Assessment framework

To direct the focus of their inspection, our inspection teams use a set of key lines of enquiry (KLOEs) that directly relate to the five key questions – are services safe, effective, caring, responsive and well-led? For online primary health care inspections, we will use the standard KLOEs for healthcare services.

Each KLOE is accompanied by a number of questions that inspection teams will consider as part of the assessment. We call these prompts. In addition to the prompts that accompany the standard KLOEs, we have developed a set of prompts specifically tailored for providers of online primary care. We have also published guidance on common issues arising from inspections.

Our inspection teams will consider the information and data gathered when preparing for the inspection to decide which of the prompts they will use to help them make a judgment on the KLOEs.

Types of inspection

Comprehensive

Comprehensive inspections address all five key questions and relevant legal requirements. They ask: is the service safe, effective, caring, responsive and well-led? We will always carry out a comprehensive inspection of services that have not had a first inspection or received an initial rating. These are usually announced in advance.

Focused

In some circumstances we will carry out a focused inspection rather than a comprehensive inspection.
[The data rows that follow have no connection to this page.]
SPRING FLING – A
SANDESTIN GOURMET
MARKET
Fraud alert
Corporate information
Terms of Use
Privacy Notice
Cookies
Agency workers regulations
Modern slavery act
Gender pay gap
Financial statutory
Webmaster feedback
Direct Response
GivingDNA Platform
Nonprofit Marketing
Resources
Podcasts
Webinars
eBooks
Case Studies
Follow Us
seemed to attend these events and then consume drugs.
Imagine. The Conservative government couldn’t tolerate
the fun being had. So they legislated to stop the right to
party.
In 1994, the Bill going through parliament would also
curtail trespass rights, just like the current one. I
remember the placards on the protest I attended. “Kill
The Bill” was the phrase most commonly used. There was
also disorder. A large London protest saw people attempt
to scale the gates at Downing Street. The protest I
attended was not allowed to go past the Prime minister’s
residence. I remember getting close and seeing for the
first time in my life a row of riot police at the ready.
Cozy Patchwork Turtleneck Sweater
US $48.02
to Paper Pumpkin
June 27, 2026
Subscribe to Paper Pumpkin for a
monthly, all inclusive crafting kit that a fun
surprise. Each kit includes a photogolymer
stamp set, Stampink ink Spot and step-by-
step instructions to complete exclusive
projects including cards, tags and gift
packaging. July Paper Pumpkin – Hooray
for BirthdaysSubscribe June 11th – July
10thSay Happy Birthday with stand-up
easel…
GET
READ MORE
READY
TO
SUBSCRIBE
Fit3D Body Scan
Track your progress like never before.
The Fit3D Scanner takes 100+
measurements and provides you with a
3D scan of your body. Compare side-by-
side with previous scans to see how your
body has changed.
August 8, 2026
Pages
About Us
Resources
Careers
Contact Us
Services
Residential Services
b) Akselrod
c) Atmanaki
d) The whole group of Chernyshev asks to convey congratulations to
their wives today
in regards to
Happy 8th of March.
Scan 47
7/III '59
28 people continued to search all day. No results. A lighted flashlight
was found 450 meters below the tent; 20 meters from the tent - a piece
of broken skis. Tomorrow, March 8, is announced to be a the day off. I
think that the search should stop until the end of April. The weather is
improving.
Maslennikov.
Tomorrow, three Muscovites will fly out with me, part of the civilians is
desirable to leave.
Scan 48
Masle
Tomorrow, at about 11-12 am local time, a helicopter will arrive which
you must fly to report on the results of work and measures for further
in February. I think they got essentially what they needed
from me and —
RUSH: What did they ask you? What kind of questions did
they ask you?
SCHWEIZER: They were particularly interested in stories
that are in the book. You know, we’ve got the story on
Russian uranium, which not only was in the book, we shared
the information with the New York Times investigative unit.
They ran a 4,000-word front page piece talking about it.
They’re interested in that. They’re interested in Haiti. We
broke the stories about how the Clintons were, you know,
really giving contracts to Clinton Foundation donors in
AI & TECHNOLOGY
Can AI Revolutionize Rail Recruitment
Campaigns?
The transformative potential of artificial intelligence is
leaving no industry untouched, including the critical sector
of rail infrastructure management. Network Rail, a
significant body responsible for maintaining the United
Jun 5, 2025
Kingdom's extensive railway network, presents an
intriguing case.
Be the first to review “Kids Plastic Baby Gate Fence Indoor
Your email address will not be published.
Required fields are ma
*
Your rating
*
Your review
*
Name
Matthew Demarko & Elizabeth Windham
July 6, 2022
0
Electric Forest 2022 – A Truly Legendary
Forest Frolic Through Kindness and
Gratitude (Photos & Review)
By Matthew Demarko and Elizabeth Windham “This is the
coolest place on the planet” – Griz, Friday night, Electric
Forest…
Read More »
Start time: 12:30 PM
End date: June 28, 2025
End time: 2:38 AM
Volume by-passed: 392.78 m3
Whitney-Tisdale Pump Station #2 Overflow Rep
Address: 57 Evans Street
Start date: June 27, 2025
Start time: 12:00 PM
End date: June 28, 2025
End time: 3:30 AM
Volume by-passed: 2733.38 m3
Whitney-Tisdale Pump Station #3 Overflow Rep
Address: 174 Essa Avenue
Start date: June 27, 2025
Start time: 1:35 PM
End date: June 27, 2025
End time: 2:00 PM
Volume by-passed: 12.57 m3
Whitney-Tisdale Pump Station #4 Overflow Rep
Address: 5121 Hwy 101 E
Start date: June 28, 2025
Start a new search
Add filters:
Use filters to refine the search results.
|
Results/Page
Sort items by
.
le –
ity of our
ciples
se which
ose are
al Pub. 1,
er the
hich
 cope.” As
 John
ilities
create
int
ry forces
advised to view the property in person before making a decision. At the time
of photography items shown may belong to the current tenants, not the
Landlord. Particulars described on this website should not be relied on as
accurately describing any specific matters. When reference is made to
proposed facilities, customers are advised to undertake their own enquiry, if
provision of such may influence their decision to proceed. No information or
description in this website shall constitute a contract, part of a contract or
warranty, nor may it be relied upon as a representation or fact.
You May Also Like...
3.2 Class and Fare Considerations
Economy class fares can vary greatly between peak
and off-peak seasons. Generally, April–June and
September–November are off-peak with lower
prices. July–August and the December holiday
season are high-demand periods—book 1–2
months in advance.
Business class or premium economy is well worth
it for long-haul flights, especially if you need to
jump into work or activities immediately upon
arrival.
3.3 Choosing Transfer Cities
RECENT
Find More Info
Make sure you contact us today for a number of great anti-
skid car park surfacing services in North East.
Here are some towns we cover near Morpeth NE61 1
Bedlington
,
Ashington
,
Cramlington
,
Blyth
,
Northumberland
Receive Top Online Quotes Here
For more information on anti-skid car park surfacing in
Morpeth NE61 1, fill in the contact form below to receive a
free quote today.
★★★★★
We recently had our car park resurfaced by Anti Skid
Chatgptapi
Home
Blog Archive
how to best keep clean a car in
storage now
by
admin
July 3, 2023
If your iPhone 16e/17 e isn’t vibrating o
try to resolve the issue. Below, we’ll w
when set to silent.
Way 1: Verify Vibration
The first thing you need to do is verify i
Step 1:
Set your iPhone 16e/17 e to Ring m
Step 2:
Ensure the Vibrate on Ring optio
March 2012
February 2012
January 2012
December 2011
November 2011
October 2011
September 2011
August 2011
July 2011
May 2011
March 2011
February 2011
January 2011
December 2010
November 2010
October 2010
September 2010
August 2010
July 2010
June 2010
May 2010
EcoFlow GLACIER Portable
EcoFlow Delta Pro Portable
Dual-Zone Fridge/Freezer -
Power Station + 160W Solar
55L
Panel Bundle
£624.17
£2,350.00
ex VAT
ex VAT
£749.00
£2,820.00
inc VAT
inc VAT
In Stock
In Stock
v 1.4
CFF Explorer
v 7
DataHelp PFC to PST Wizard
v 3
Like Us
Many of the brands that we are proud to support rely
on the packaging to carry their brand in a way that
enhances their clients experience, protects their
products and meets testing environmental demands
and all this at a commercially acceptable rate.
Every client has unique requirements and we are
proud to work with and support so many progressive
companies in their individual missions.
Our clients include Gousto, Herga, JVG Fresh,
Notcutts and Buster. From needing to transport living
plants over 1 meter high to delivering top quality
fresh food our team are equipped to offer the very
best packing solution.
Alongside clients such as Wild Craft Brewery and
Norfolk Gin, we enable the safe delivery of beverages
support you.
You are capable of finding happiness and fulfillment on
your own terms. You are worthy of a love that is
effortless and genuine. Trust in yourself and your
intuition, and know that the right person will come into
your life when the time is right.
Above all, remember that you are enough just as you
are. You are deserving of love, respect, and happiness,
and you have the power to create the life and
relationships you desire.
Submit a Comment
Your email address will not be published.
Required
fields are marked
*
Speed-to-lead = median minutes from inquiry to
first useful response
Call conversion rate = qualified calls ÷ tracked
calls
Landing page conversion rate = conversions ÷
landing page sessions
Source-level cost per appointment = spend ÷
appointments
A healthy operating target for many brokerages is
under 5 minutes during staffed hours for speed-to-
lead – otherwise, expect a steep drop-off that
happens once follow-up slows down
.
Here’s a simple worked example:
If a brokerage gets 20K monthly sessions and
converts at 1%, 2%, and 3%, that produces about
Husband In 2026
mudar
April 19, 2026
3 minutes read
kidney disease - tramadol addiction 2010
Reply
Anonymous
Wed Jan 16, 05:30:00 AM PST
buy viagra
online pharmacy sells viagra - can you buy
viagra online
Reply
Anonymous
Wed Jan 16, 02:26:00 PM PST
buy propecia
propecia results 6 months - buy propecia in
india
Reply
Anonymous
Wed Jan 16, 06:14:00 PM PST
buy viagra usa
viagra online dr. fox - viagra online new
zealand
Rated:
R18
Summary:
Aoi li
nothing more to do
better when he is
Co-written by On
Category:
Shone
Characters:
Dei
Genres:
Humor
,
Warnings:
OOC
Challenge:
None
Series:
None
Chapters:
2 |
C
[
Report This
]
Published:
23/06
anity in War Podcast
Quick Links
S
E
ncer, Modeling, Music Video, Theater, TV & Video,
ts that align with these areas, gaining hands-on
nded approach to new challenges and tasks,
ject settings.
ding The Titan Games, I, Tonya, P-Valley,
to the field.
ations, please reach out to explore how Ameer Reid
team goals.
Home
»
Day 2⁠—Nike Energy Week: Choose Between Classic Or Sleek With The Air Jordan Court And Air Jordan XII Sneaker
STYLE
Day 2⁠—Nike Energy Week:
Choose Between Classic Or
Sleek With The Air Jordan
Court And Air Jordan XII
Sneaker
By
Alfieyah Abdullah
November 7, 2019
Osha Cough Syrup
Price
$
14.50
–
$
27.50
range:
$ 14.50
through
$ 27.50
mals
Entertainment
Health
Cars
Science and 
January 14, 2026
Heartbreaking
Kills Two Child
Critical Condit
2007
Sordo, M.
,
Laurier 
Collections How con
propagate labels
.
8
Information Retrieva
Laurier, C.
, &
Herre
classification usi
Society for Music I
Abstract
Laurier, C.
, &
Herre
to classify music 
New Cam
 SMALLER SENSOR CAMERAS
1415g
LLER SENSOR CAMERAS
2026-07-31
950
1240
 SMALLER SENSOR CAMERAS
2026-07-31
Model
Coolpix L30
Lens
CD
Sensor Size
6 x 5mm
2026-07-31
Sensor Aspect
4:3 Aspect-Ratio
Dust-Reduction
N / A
This will be when we need to follow up on an area of concern. This could be either a concern identified during a previous comprehensive inspection, which has resulted in enforcement action, or concerns that have been raised with us by the public, staff, other regulators or stakeholders, or through our monitoring activity.

Focused inspections do not usually look at all five key questions. They usually focus only on the areas indicated by the information that triggers the inspection.

Although they are smaller in scope, a focused inspection broadly follows the same process as a comprehensive inspection. The reason for the inspection determines many aspects, such as the scale of the inspection, when to visit, what evidence needs to be gathered, the size of the team and which specialist advisors to involve.

These inspections may be announced or unannounced, depending on the focus of the inspection. When a focused inspection identifies further significant concerns, it may trigger a comprehensive inspection.